The exhibit, which opens Nov. 4 at East Nashville’s Main Street Gallery, features 13 artists whose work involves fantasizing about the future.
Tennessee-based artist Benjy Russell has long incorporated ideas of science fiction and sex into his photography. In fact, Russell’s photographs in the exhibition are taken from various points in his career, and each fits hand-in-glove with Futurephilia’s themes. His artist’s statement includes a line that could stand in for the exhibition’s mission statement: “By creating a fictionalized version of the future we desire, we take the first step toward its existence.”
Chicago-based artist Dutes Miller’s paintings and sculptures share a similar vision: to utilize queer sex-positivity as a form of resistance against the dominant culture. Miller’s work includes futuristic glory holes — adorned with tendrils of synthetic hair, twine and horns — that are like props from a forgotten Cronenberg film.
The paintings of Nashville-based artist David Onri Anderson often include sexual elements — an apple core or a banana can take on decidedly carnal symbolism — and those are even more evident in his figurative work. His painting “Mosaiah, Diamond Being” depicts a monumental celestial goddess, all crystals and rainbow LSD tracers. And while legendary painter Judith Linhares doesn’t sexualize the trio of wild women in her 2006 painting “Star-Light,” the naked figures gaze at the moon in the sky like they know something we don’t. Mexico City-based artist Carlos Rodriguez takes a more literal view of lunar infatuation — his round-edged male figure, a recurring motif in his work, embraces the moon like a lover.

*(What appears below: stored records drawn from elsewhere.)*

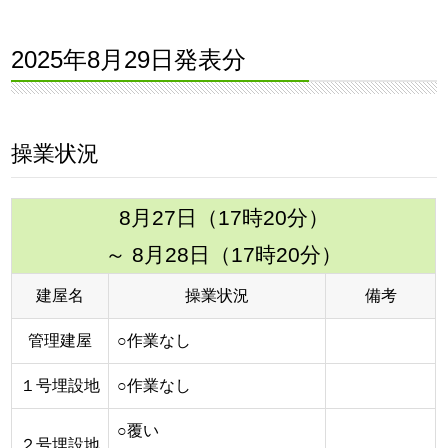
2025年8月29日発表分
操業状況
8月27日（17時20分）
～ 8月28日（17時20分）
建屋名
操業状況
備考
管理建屋
○作業なし
１号埋設地
○作業なし
○覆い
２号埋設地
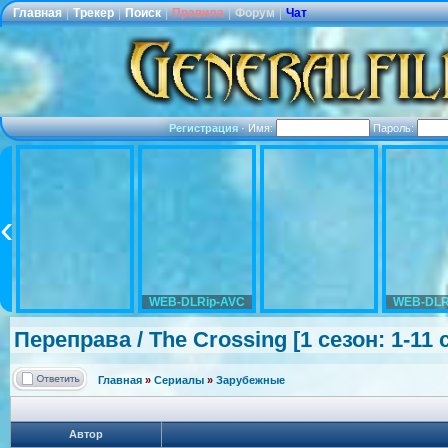
Главная
|
Трекер
|
Поиск
|
Правила
|
Форум
|
Чат
Регистрация
·
Имя:
Пароль:
WEB-DLRip-AVC
WEB-DLR
Переправа / The Crossing [1 сезон: 1-11 
Главная
»
Сериалы
»
Зарубежные
Автор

Dutch artist Anton van Dalen’s two drawings, both part of a 1983 series called Science Fiction, depict robots with cannons for breasts gliding past planets and commercial logos in space. A similar narrative can be seen in Nashville-based painter and longtime TSU professor Samuel Dunson’s diptych, which was painted specifically for this show.
Both the wallpaper and carpet by New York-based artist Liz Collins were originally part of the New Museum’s 2017 exhibition Trigger: Gender as a Tool and a Weapon. Both works are based on a grid of film stills from the 1982 cult film Liquid Sky. At the moment a character experiences euphoria, brought on by either sex or drugs, the special effects ramp up to create a kind of visual equivalent of slurred speech — the image freezes, then quickly morphs into abstract shapes in Day-Glo colors followed by a black screen.
The triptych of self-portraits by U.K.-based artist Siena Barnes follows a similar color-filled abstraction, and is based on the artist’s research into the shadow side of the feminine through sacro-sexual archetypes.
New collages from New York-based artist James Gallagher place figures on top of images of wires that recall science-fiction stories and the human nervous system, using scraps of paper to build bodies that seem at once intimate and anonymous. Fellow New Yorker Rafael Santiago is also a collage artist, but his works appropriate images of graphic sex from vintage porn magazines. By layering them over and under digitally altered floral photography, he creates a new narrative that invokes everything from biblical mythology to the “Silence=Death” posters of the ACT UP movement.
Philadelphia-based artist Jonathan Lyndon Chase chose portraits that showcase the otherworldly influence of queer Afrofuturist icons Kevin Aviance and Abdu Ali. Frances Waite’s drawings take a darker but no less erotic perspective. Her intricately rendered works on paper imagine what she’s called horny postapocalyptic meltdowns, but there’s always an undercurrent of humor. The title of one drawing would have made a great Futurephilia subtitle: “Finally Found My Kink: The Looming Threat of Human Extinction.”
There are elements of the technosexual, the cosmic, the Afrofuturist and the postapocalyptic — but whether utopian or dystopian, the futures that Futurephilia envisions are filled with provocative ideas and great sex. We have something to live for after all.’